Podría contarles muchas cosas. El problema es que esta novela tiene tantos giros que si empiezo a explicarles las veces que arqueé las cejas, que pegué un respingo y desperté a mi pareja durmiendo a mi lado, les jodería el libro. Es una novela que, a poco que diga, caeré en alto spoiler. Así que voy a decir menos sobre qué cosas les pasan a los personajes en particular y más sobre qué cosas nos pasan a los lectores cuando nos metemos en el mundo que Emili Albi ha construido con un esfuerzo titánico. Porque resulta que este señor no sólo escribe, sino que tiene una vida, como todos, y un oficio que requiere bastante concentración y esfuerzo para otras escrituras. Así que yo creo que, en este caso, erigir una obra, es un mérito extra. Así y todo, urdió una trama enroscada y útil. ¿Útil para qué? Pues para las dos cosas que yo les digo a mis alumnos de Escritura que deben lograr si sientan a escribir una novela: por un lado entretener –o parafraseando a Michi Panero, no ser un coñazo-, y por el otro, tratar de entender el sentido de la vida, de todo este gran quilombo en el que nos movemos día a día que nos parece tan importante y que, visto en perspectiva, no es más que una cagadita en el mapa. Y esto, por ejemplo, podría haberlo dicho uno de sus personajes más carismáticos -un secundario hermoso-: Martín. Si quieren saber quién es, compren la novela. Ya les dije: no puedo espoilear. Sólo puedo tratar de abrir boca.

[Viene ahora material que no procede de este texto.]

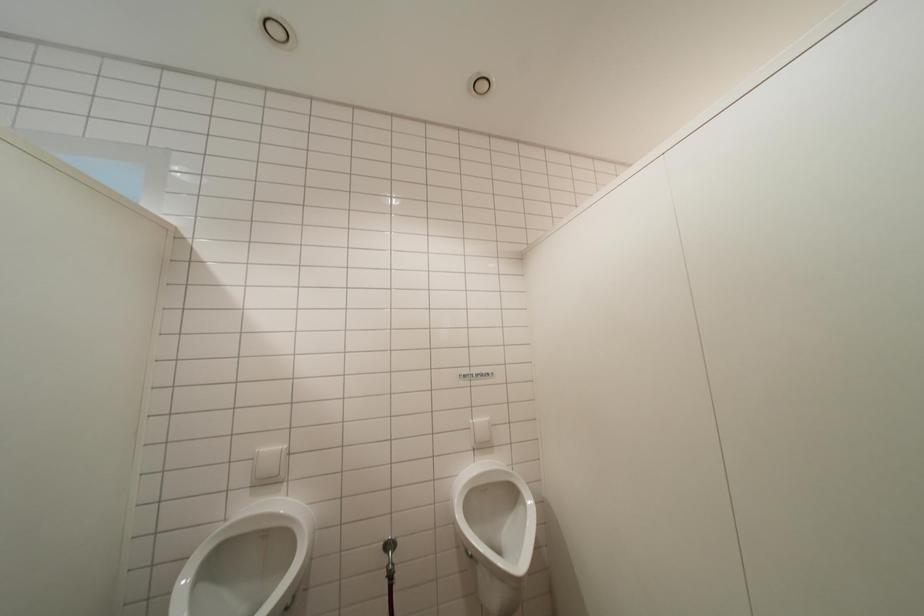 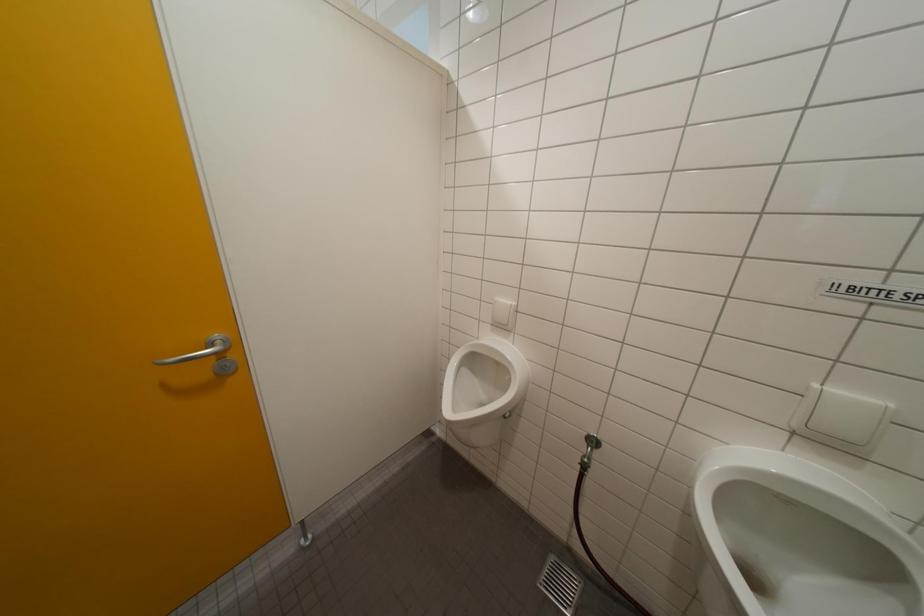 Based on the continuous images, in which direction is the camera rotating?

The camera's rotation is toward left-down. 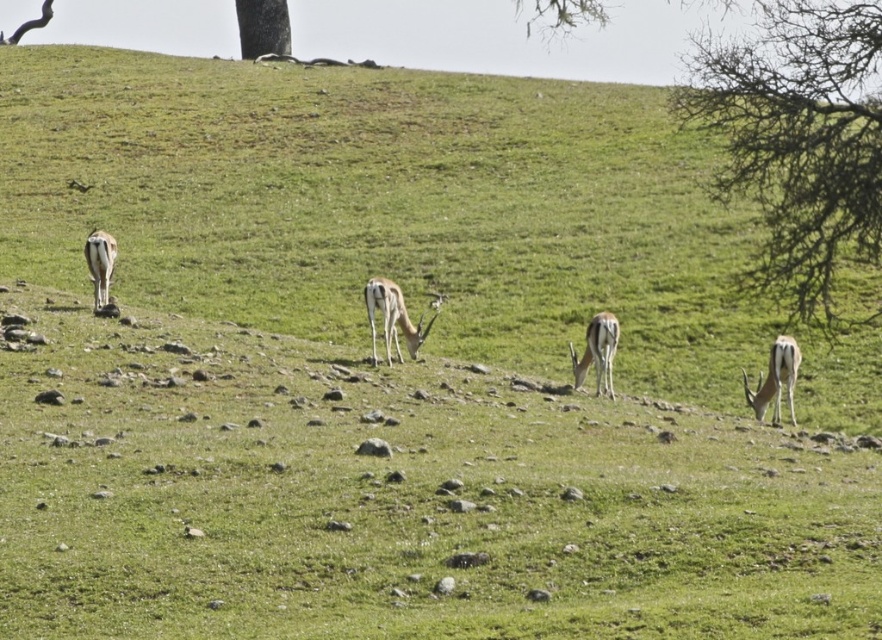 You are standing at the base of the hill in the scene. You want to climb up to the highest point of the hill where the bare branches at upper right are located. Which direction should you head towards from your current position?

The bare branches at upper right are located at point (797, 141), so you should head towards the upper right direction to reach them.

You are an antelope standing at point [262,33] and want to reach the water source located at point [96,266]. Considering the terrain, which direction should you move to get closer to the water source?

Since point [262,33] is closer to the viewer than point [96,266], you should move forward to reach the water source located at point [96,266]. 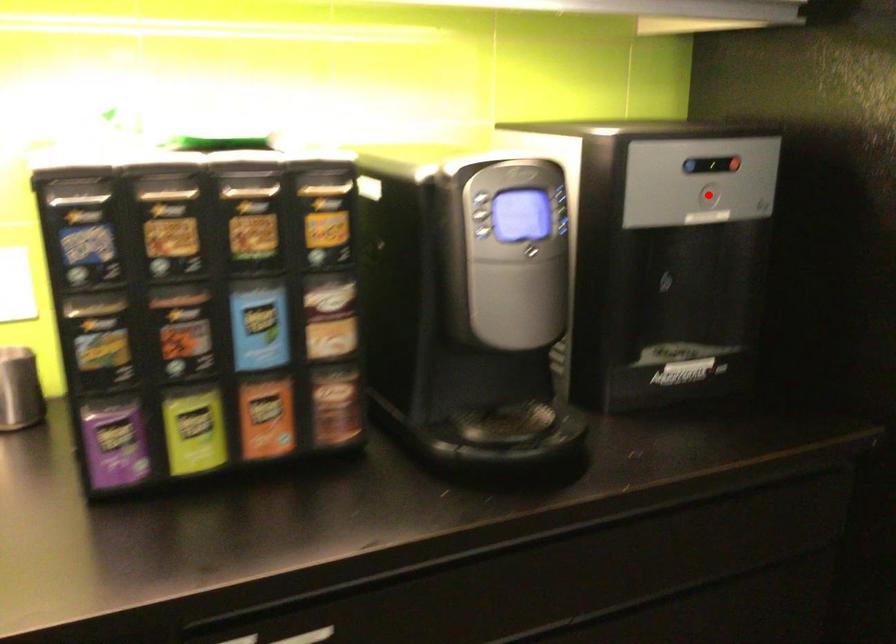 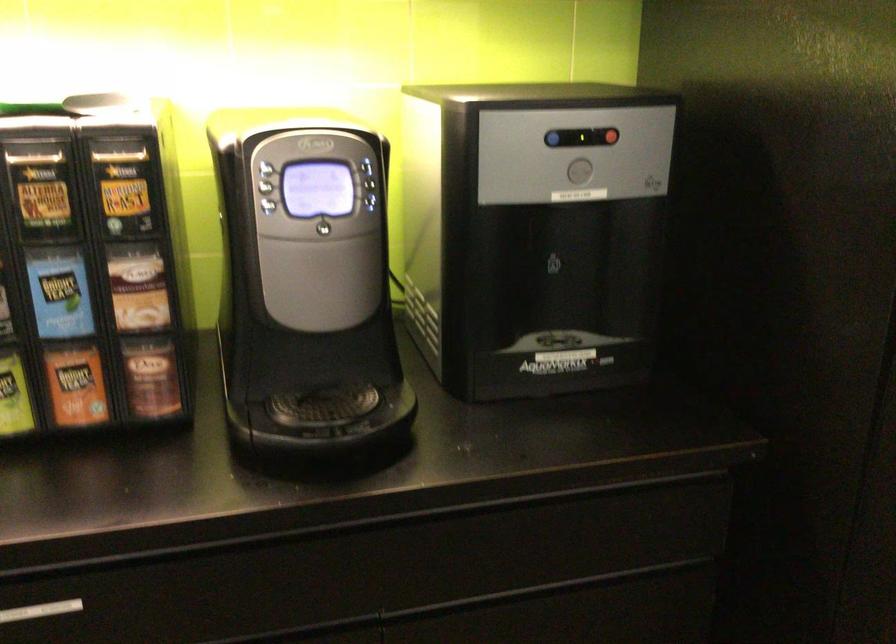 Find the pixel in the second image that matches the highlighted location in the first image.

(579, 172) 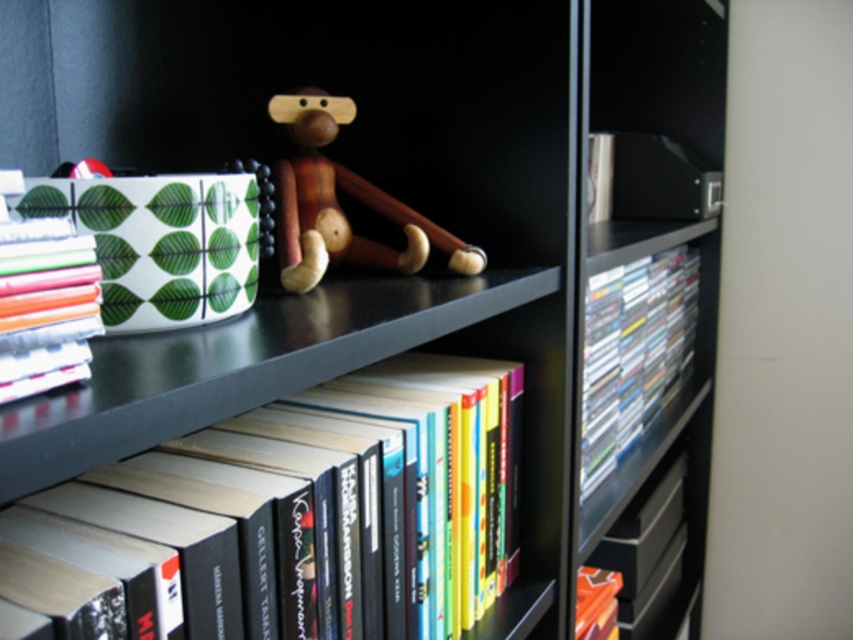 Looking at this image, does hardcover books at center have a smaller size compared to orange matte book at lower right?

No, hardcover books at center is not smaller than orange matte book at lower right.

Which is below, hardcover books at center or orange matte book at lower right?

orange matte book at lower right

Is point (440, 548) positioned behind point (610, 630)?

No, (440, 548) is in front of (610, 630).

Where is `hardcover books at center`? The image size is (853, 640). hardcover books at center is located at coordinates (300, 516).

Is point (486, 360) in front of point (662, 360)?

Yes, point (486, 360) is closer to viewer.

Can you confirm if hardcover books at center is wider than clear plastic dvds at right?

No, hardcover books at center is not wider than clear plastic dvds at right.

Who is more distant from viewer, (332, 401) or (628, 284)?

Point (628, 284)

I want to click on hardcover books at center, so click(300, 516).

Which is behind, point (589, 476) or point (309, 241)?

The point (589, 476) is more distant.

Is clear plastic dvds at right smaller than wooden monkey at center?

No.

Is point (677, 268) positioned behind point (408, 241)?

That is True.

Identify the location of clear plastic dvds at right. (633, 353). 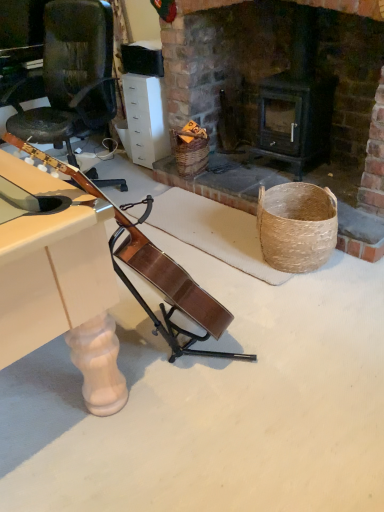 Locate an element on the screen. The image size is (384, 512). woven brown basket at center is located at coordinates (189, 153).

What do you see at coordinates (189, 153) in the screenshot? This screenshot has width=384, height=512. I see `woven brown basket at center` at bounding box center [189, 153].

Locate an element on the screen. This screenshot has width=384, height=512. white glossy drawer at upper center is located at coordinates (146, 118).

Image resolution: width=384 pixels, height=512 pixels. What do you see at coordinates (146, 118) in the screenshot?
I see `white glossy drawer at upper center` at bounding box center [146, 118].

At what (x,y) coordinates should I click in order to perform the action: click on woven brown basket at center. Please return your answer as a coordinate pair (x, y). Looking at the image, I should click on (189, 153).

Based on their positions, is white glossy drawer at upper center located to the left or right of woven brown basket at center?

In the image, white glossy drawer at upper center appears on the left side of woven brown basket at center.

Does white glossy drawer at upper center come behind woven brown basket at center?

Yes, white glossy drawer at upper center is further from the viewer.

Between point (130, 144) and point (188, 173), which one is positioned behind?

The point (130, 144) is farther from the camera.

From the image's perspective, is white glossy drawer at upper center on top of woven brown basket at center?

A: Yes.

From a real-world perspective, is white glossy drawer at upper center positioned above or below woven brown basket at center?

From a real-world perspective, white glossy drawer at upper center is physically above woven brown basket at center.

Looking at this image, can you confirm if white glossy drawer at upper center is thinner than woven brown basket at center?

In fact, white glossy drawer at upper center might be wider than woven brown basket at center.

Considering the sizes of white glossy drawer at upper center and woven brown basket at center in the image, is white glossy drawer at upper center taller or shorter than woven brown basket at center?

Considering their sizes, white glossy drawer at upper center has more height than woven brown basket at center.

In the scene shown: Which of these two, white glossy drawer at upper center or woven brown basket at center, is bigger?

white glossy drawer at upper center is bigger.

Is white glossy drawer at upper center not inside woven brown basket at center?

white glossy drawer at upper center lies outside woven brown basket at center's area.

Is white glossy drawer at upper center positioned far away from woven brown basket at center?

They are positioned close to each other.

Is white glossy drawer at upper center oriented away from woven brown basket at center?

No, woven brown basket at center is not at the back of white glossy drawer at upper center.

Can you tell me how much white glossy drawer at upper center and woven brown basket at center differ in facing direction?

white glossy drawer at upper center and woven brown basket at center are facing 0.28 degrees away from each other.

This screenshot has width=384, height=512. Find the location of `drawer behind the woven brown basket at center`. drawer behind the woven brown basket at center is located at coordinates (146, 118).

Considering the relative positions of woven brown basket at center and white glossy drawer at upper center in the image provided, is woven brown basket at center to the left or to the right of white glossy drawer at upper center?

In the image, woven brown basket at center appears on the right side of white glossy drawer at upper center.

Is woven brown basket at center closer to camera compared to white glossy drawer at upper center?

Yes, woven brown basket at center is in front of white glossy drawer at upper center.

Which point is more forward, (x=177, y=135) or (x=161, y=141)?

The point (x=177, y=135) is closer.

From the image's perspective, between woven brown basket at center and white glossy drawer at upper center, which one is located above?

white glossy drawer at upper center.

From a real-world perspective, is woven brown basket at center below white glossy drawer at upper center?

Indeed, from a real-world perspective, woven brown basket at center is positioned beneath white glossy drawer at upper center.

Based on the photo, looking at their sizes, would you say woven brown basket at center is wider or thinner than white glossy drawer at upper center?

woven brown basket at center is thinner than white glossy drawer at upper center.

Is woven brown basket at center taller than white glossy drawer at upper center?

Incorrect, the height of woven brown basket at center is not larger of that of white glossy drawer at upper center.

Is woven brown basket at center smaller than white glossy drawer at upper center?

Yes, woven brown basket at center is smaller than white glossy drawer at upper center.

Choose the correct answer: Is woven brown basket at center inside white glossy drawer at upper center or outside it?

woven brown basket at center lies outside white glossy drawer at upper center.

Is woven brown basket at center not near white glossy drawer at upper center?

No, woven brown basket at center is not far away from white glossy drawer at upper center.

Is woven brown basket at center positioned with its back to white glossy drawer at upper center?

That's not correct — woven brown basket at center is not looking away from white glossy drawer at upper center.

At what (x,y) coordinates should I click in order to perform the action: click on basket lying below the white glossy drawer at upper center (from the image's perspective). Please return your answer as a coordinate pair (x, y). Image resolution: width=384 pixels, height=512 pixels. Looking at the image, I should click on (189, 153).

Identify the location of drawer on the left of woven brown basket at center. (146, 118).

Identify the location of drawer behind the woven brown basket at center. (146, 118).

Si compran La amante ciega, digo, descubrirán a un hombre que ama el arte, sobre todo la pintura de las vanguardias, porque dice Emili, que es hijo de una historiadora del arte, que las vanguardias de principio del siglo XX fueron una ruptura con todo lo anterior, un momento de quiebre en el que los artistas estaban dispuestos a apostar el todo por el todo. Mucho de eso tiene el personaje principal de esta novela: Ernesto, que se hace llamar a veces así, otras Rafael, según qué rol juegue en el momento de la historia en que nos encontremos. Si quieren saber por qué, ya saben, compren la novela.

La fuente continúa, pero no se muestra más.